I've got to stop doing this to myself!  I read Holly LeCraw's novel The Half Brother on vacation last November, and it pubbed in February, and I'm only now sitting down to try reviewing it.  Now it's necessarily going to be vague, thanks to the distance of time, but suffice it to say that I enjoyed this book quite a bit, as it hit some of my literary preferences.

First up, it's a boarding school book, something that I've been enthralled with since a young age, reinforced by reading A Separate Peace and later by reading Harry Potter and Never Let Me Go. I spent my earliest childhood in a dying central Wisconsin mill town, and later in a tiny suburb in southern Mississippi.  There probably were boarding schools in Wisconsin but I was too young to be aware of them, and there were some in Mississippi, but they were mostly white-flight schools, and even if my parents had had the money to send me to one, they would never have had the inclination.
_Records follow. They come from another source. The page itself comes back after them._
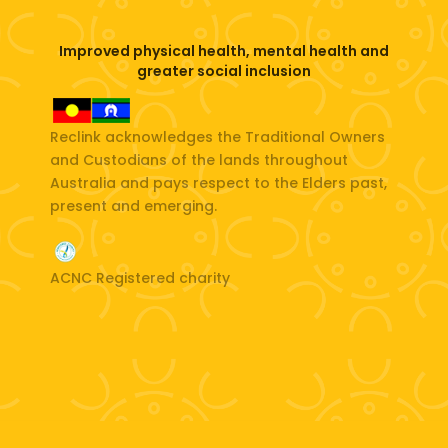
Improved physical health, mental health and
greater social inclusion
Reclink acknowledges the Traditional Owners
and Custodians of the lands throughout
Australia and pays respect to the Elders past,
present and emerging.
ACNC Registered charity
Reading about New England (or better yet, England!) boarding schools put me in a world that was impossibly exotic to my grade school self, and I've loved the setting and all of its expected memes ever since. It will probably come as no great surprise to you that my favorite movie in high school, revered above all others, was Dead Poets Society.  I, too, wanted to suck out all of the marrow of life and walk through ivy-walled courtyards, and I can't tell you how much I longed to have a quad.  I didn't really know what a quad was, but I was certain that life would be better if only my school had one.
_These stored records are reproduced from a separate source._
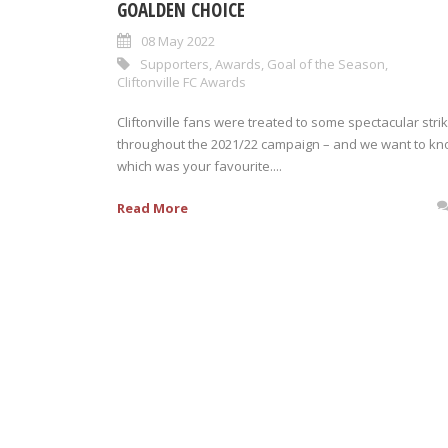
GOALDEN CHOICE
08 May 2022
Supporters
,
Awards
,
Goal of the Season
,
Cliftonville FC Awards
Cliftonville fans were treated to some spectacular stri
throughout the 2021/22 campaign – and we want to k
which was your favourite....
Read More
When I was 16, I actually did go away to boarding school, but not the kind I had been dreaming of. In a bright spot in the state's otherwise lamentable track record on education, Mississippi had created a magnet school for the entire state for bright children, particularly those who showed aptitude in mathematics and the sciences.  It wasn't called boarding school, it was a residential high school, and to the state's enormous credit, it was publicly funded.  The Mississippi School for Mathematics and Science (MSMS) changed my life in much the same way that I expected boarding school would, and, to my surprise, in many ways that I never would have expected.

But that's quite enough about my childhood. In getting back to Holly LeCraw's book, the second thing that resonated with me about The Half Brother is the fact that Charlie, the protagonist, is a transplanted Southerner.  Born in Georgia to a working class single mom, Charlie is a natural observer who has always felt a bit out of place.  When his mother marries the scion of an old Southern family, Charlie feels even more of an outsider, despite the fact that his new stepfather only wants to do right by him.

Through his stepfather's money and influence, Charlie escapes north to attend Harvard.  His degree in English literature nabs him a teaching position at a second-tier boarding school in western Massachusetts, not far from where I now live, as a matter of fact. Charlie is old school -- he fiercely believes in the power of literature to change a person's life -- and so, despite the fact that's never taught before, and that he's only a few years older than his students, he becomes an immediate favorite among the students. In other words, he's exactly the kind of teacher who would inspire his students to stand up on their desks, chanting "O Captain, My Captain."

At Abbotsford, Charlie falls in love with the rolling foothills of western New England, academia, and, eventually, the chaplain's daughter. May has returned a few years after graduation and is no longer Charlie's student, so there's nothing untoward in their relationship.  Or is there? Charlie's life is upended when first his mother, and then his much-younger half brother, Nick, rain family secrets down upon him.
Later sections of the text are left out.